EXERCISE OBJECTIVE>
In the records that follow, find each line with "yang" and pull it out.

RECORDS SUPPLIED Block Start

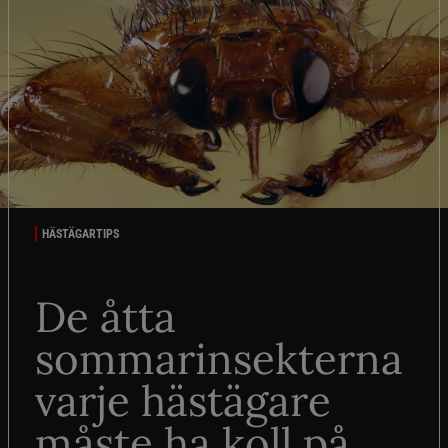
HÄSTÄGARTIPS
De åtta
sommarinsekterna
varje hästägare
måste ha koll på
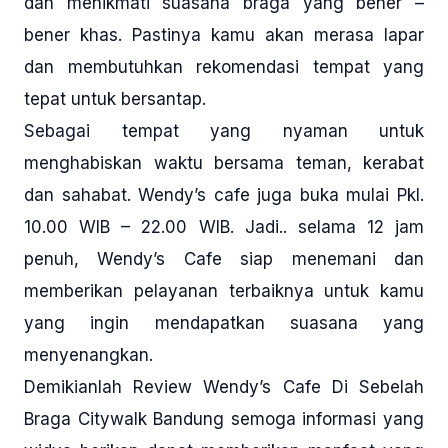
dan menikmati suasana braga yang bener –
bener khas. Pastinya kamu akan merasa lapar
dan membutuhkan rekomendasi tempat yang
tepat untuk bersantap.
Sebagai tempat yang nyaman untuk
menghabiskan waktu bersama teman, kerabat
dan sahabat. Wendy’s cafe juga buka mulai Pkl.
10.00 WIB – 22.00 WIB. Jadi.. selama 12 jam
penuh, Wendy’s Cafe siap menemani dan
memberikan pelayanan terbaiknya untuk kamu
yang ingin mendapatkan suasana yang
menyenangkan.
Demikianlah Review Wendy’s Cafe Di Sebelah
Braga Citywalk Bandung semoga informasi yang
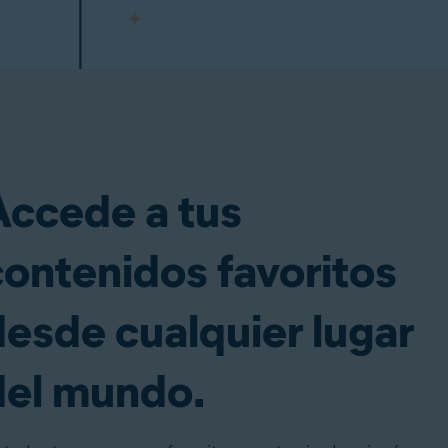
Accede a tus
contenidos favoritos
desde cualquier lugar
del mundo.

RECORDS SUPPLIED Block End
RECORDS SUPPLIED Block Start

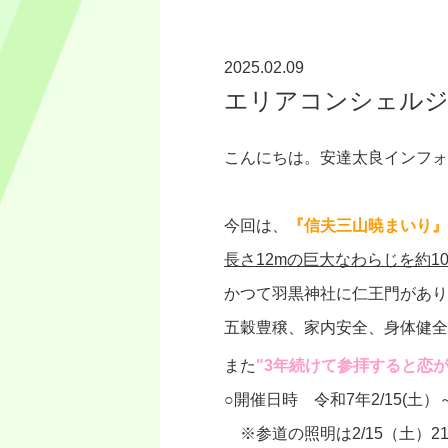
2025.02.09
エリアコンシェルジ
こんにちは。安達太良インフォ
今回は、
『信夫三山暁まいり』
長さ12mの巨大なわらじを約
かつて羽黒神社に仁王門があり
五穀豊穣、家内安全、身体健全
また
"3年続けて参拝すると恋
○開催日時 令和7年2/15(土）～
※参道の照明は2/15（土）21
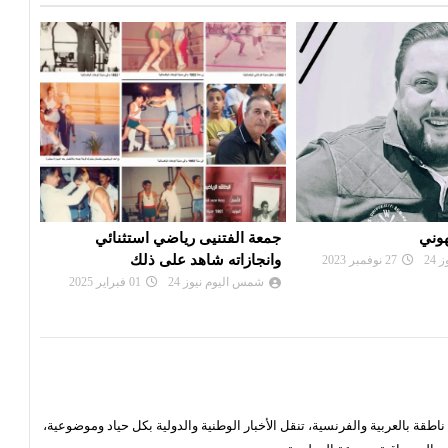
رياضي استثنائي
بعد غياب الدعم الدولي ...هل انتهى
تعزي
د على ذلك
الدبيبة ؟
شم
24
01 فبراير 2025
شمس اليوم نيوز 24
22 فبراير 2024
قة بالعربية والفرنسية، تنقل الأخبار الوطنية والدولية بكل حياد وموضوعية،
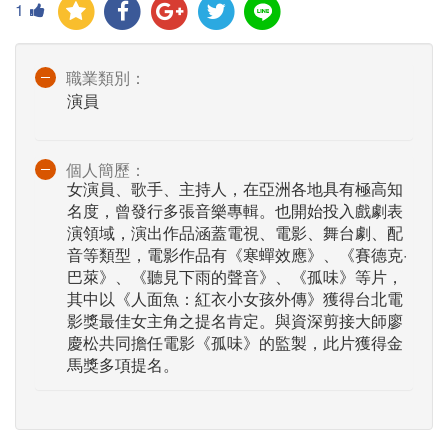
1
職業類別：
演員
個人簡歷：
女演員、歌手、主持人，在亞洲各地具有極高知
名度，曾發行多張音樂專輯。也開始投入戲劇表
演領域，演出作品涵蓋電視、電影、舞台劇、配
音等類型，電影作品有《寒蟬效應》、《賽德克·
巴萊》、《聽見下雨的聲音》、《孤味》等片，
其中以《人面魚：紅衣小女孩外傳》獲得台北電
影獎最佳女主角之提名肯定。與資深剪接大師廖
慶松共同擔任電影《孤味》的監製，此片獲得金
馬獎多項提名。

RECORDS SUPPLIED Block End

SOLUTION TO THIS EXERCISE>
dan menikmati suasana braga yang bener –
dan membutuhkan rekomendasi tempat yang
Sebagai tempat yang nyaman untuk
yang ingin mendapatkan suasana yang
Braga Citywalk Bandung semoga informasi yang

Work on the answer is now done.